I think I may be in need of a relationship holiday. 

You know that feeling when you’re in a job that you hate? You started off loving it, and then something turned,  and it just got worse and worse. Then you plan a holiday and you cross the days off your calendar, willing the clock to tick that bit quicker so that you can get out of this miserable situation for a break in the sunshine.

That’s exactly how I feel about relationships right now. I start one off, it looks promising, I think “hey, this might be the one” and then …. nothing. He wasn’t the one and I’m hurled right back to the starting line. I sit back on the starting line awhile, lacking the energy to run another race I’m seemingly ill-prepared for, thinking “maybe he was the one and I didn’t give him chance”. But it always turns out that he wasn’t the one and that I gave him more than ample chance.

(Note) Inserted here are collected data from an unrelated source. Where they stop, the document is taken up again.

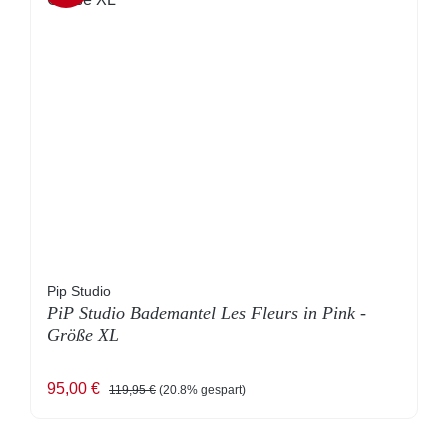
Pip Studio
PiP Studio Bademantel Les Fleurs in Pink -
Größe XL
Verkaufspreis:
Regulärer Preis:
95,00 €
119,95 €
(20.8% gespart)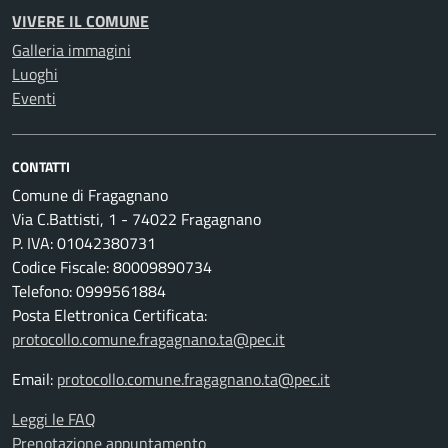
VIVERE IL COMUNE
Galleria immagini
Luoghi
Eventi
CONTATTI
Comune di Fragagnano
Via C.Battisti, 1 - 74022 Fragagnano
P. IVA: 01042380731
Codice Fiscale: 80009890734
Telefono: 0999561884
Posta Elettronica Certificata:
protocollo.comune.fragagnano.ta@pec.it
Email:
protocollo.comune.fragagnano.ta@pec.it
Leggi le FAQ
Prenotazione appuntamento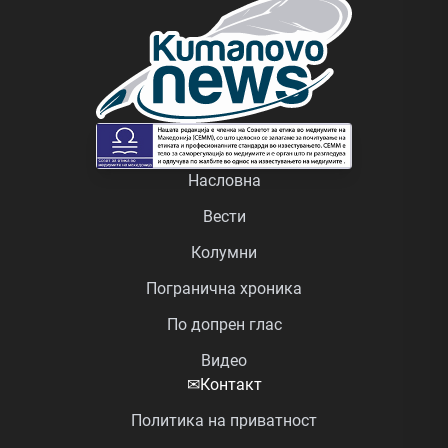
Насловна
Вести
Колумни
Погранична хроника
По допрен глас
Видео
✉
Контакт
Политика на приватност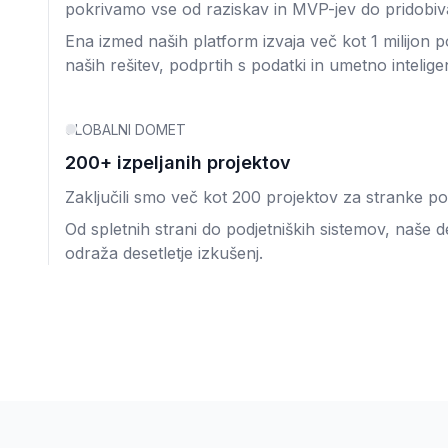
pokrivamo vse od raziskav in MVP-jev do pridobiv
Ena izmed naših platform izvaja več kot 1 milijon
naših rešitev, podprtih s podatki in umetno intelige
GLOBALNI DOMET
200+ izpeljanih projektov
Zaključili smo več kot 200 projektov za stranke po v
Od spletnih strani do podjetniških sistemov, naše
odraža desetletje izkušenj.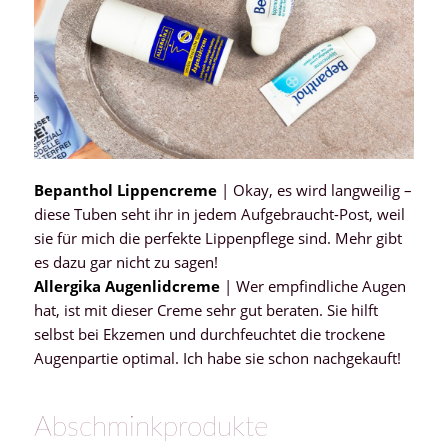
Bepanthol Lippencreme
| Okay, es wird langweilig –
diese Tuben seht ihr in jedem Aufgebraucht-Post, weil
sie für mich die perfekte Lippenpflege sind. Mehr gibt
es dazu gar nicht zu sagen!
Allergika Augenlidcreme
| Wer empfindliche Augen
hat, ist mit dieser Creme sehr gut beraten. Sie hilft
selbst bei Ekzemen und durchfeuchtet die trockene
Augenpartie optimal. Ich habe sie schon nachgekauft!
Abschminkprodukte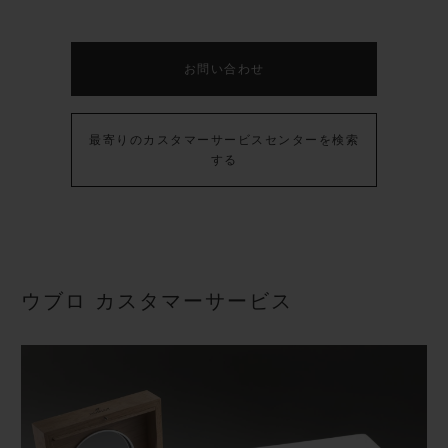
ビッグ・バン
ビッグ・バン
スピリット オブ ビ
バン
サマー マルチカラーセラ
ピーチセラミック
エッセンシャル 
ミック
オンライン限
お問い合わせ
特別なサービス
最寄りのカスタマーサービスセンターを検索
する
5＋5年保証
ウブロティスタと延長保証
配送日数
ウブロ カスタマーサービス
送料＆返品無料
安全な決済
ギフトポーチ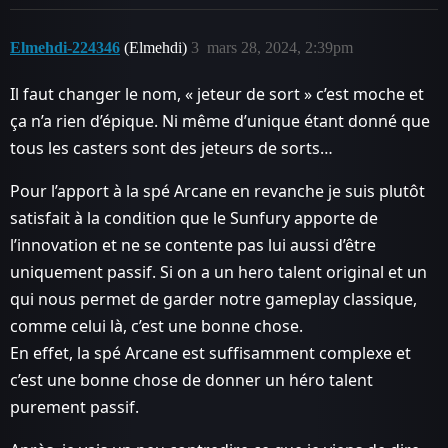
Elmehdi-224346
(Elmehdi)
3
mars 28, 2024, 2:39pm
Il faut changer le nom, « jeteur de sort » c’est moche et
ça n’a rien d’épique. Ni même d’unique étant donné que
tous les casters sont des jeteurs de sorts…
Pour l’apport à la spé Arcane en revanche je suis plutôt
satisfait à la condition que le Sunfury apporte de
l’innovation et ne se contente pas lui aussi d’être
uniquement passif. Si on a un hero talent original et un
qui nous permet de garder notre gameplay classique,
comme celui là, c’est une bonne chose.
En effet, la spé Arcane est suffisamment complexe et
c’est une bonne chose de donner un héro talent
purement passif.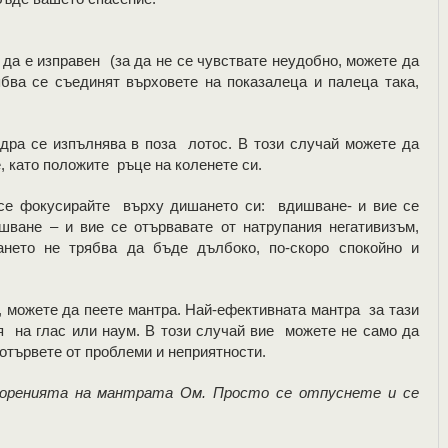
да е изправен (за да не се чувствате неудобно, можете да
ябва се съединят върховете на показалеца и палеца така,
дра се изпълнява в поза лотос. В този случай можете да
, като положите ръце на коленете си.
 се фокусирайте върху дишането си: вдишване- и вие се
ване – и вие се отървавате от натрупания негативизъм,
нето не трябва да бъде дълбоко, по-скоро спокойно и
, можете да пеете мантра. Най-ефективната мантра за тази
 на глас или наум. В този случай вие можете не само да
 отървете от проблеми и неприятности.
торенията на мантрата Ом. Просто се отпуснете и се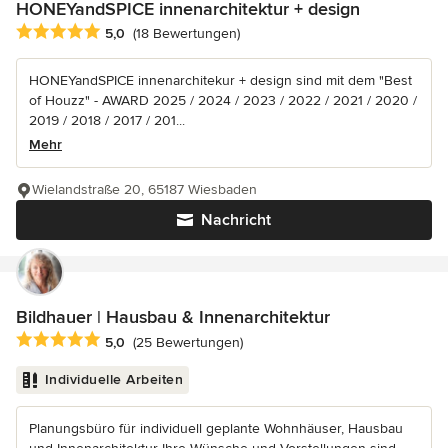
HONEYandSPICE innenarchitektur + design
Durchschnittliche Bewertung: 5 von 5 Sternen
5,0
(18 Bewertungen)
HONEYandSPICE innenarchitekur + design sind mit dem "Best
of Houzz" - AWARD 2025 / 2024 / 2023 / 2022 / 2021 / 2020 /
2019 / 2018 / 2017 / 201...
Mehr
Wielandstraße 20, 65187 Wiesbaden
Nachricht
Bildhauer | Hausbau & Innenarchitektur
Durchschnittliche Bewertung: 5 von 5 Sternen
5,0
(25 Bewertungen)
Individuelle Arbeiten
Planungsbüro für individuell geplante Wohnhäuser, Hausbau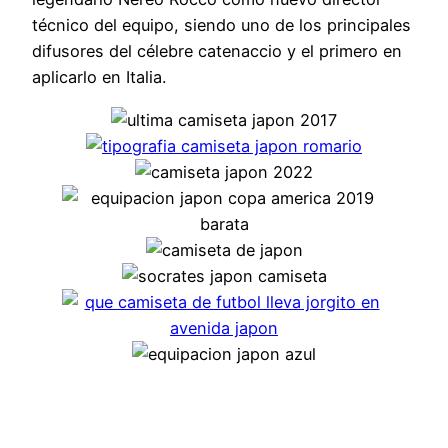
técnico del equipo, siendo uno de los principales
difusores del célebre catenaccio y el primero en
aplicarlo en Italia.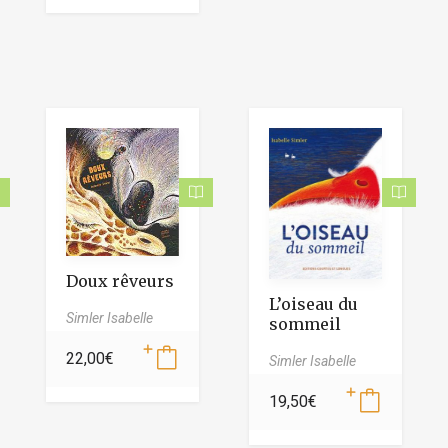
Doux rêveurs
L’oiseau du
Simler Isabelle
sommeil
22,00
€
Simler Isabelle
19,50
€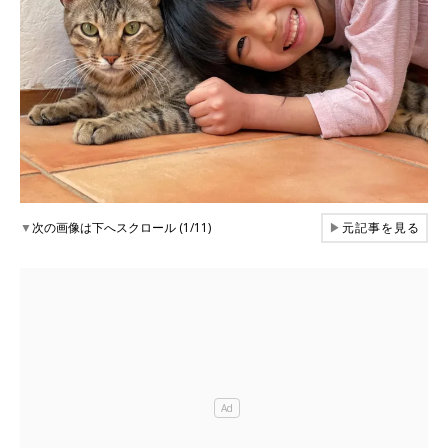
▼
次の画像は下へスクロール (1/11)
▶
元記事を見る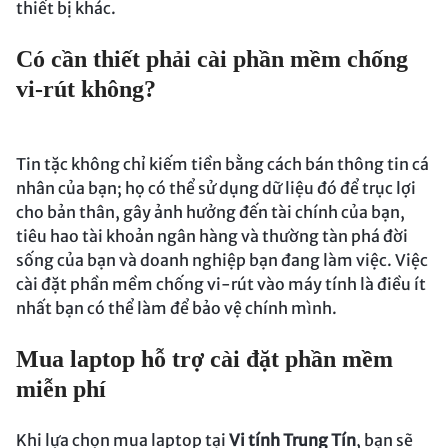
thiết bị khác.
Có cần thiết phải cài phần mềm chống
vi-rút không?
Tin tặc không chỉ kiếm tiền bằng cách bán thông tin cá
nhân của bạn; họ có thể sử dụng dữ liệu đó để trục lợi
cho bản thân, gây ảnh hưởng đến tài chính của bạn,
tiêu hao tài khoản ngân hàng và thường tàn phá đời
sống của bạn và doanh nghiệp bạn đang làm việc. Việc
cài đặt phần mềm chống vi-rút vào máy tính là điều ít
nhất bạn có thể làm để bảo vệ chính mình.
Mua laptop hỗ trợ cài đặt phần mềm
miễn phí
Khi lựa chọn mua laptop tại
Vi tính Trung Tín
, bạn sẽ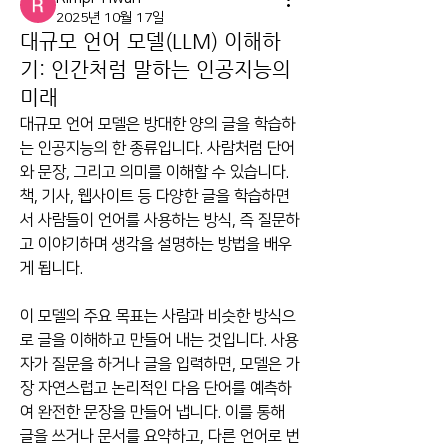
2025년 10월 17일
대규모 언어 모델(LLM) 이해하
기: 인간처럼 말하는 인공지능의
미래
대규모 언어 모델은 방대한 양의 글을 학습하
는 인공지능의 한 종류입니다. 사람처럼 단어
와 문장, 그리고 의미를 이해할 수 있습니다. 
책, 기사, 웹사이트 등 다양한 글을 학습하면
서 사람들이 언어를 사용하는 방식, 즉 질문하
고 이야기하며 생각을 설명하는 방법을 배우
게 됩니다.
이 모델의 주요 목표는 사람과 비슷한 방식으
로 글을 이해하고 만들어 내는 것입니다. 사용
자가 질문을 하거나 글을 입력하면, 모델은 가
장 자연스럽고 논리적인 다음 단어를 예측하
여 완전한 문장을 만들어 냅니다. 이를 통해 
글을 쓰거나 문서를 요약하고, 다른 언어로 번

I’m back on the starting line again right now, but this time I think I may need to bow out of a few races. The mere fact that I’m likening relationships to running races tells me something has to give here …

I could make a start on my book, the one where I disclose the details of every man I’ve been involved with. The book that will finally give me closure on each sorry episode as I laugh like a drain setting it all to print. The book that will describe how I got to be in my forty-sixth year, single and yet still sure deep down that I will one day meet “The One”.  The book that will become a little repetitive in telling of how each relationship showed new and vital signs that this time he really could be “The One”.

Another good reason for taking a break is the number of books, teleseminars and courses that are surrounding me, each one  pointing out that I must in some way be giving off the wrong vibration to be attracting such inappropriate men. Apparently, until I feel I deserve a good relationship, I won’t get one. I could buy into that theory, but usually it’s delivered by someone with a voice so condescending that it makes me just want to carry on being single to spite her (sorry, but it usually is a ’she’)

The last podcast I listened to on the subject talked of how a woman “opened up her heart”, logged onto her computer one day and then, bingo, her true love was staring back at her onscreen (I missed the name of the site … you can see how my stinking attitude is not helping here, can’t you?) They immediately called each other, broke down into tears and are continuing to live happily ever after. Apparently that is a true story, so almost certainly I should examine my need to scoff at it, given my lack of happy counter story.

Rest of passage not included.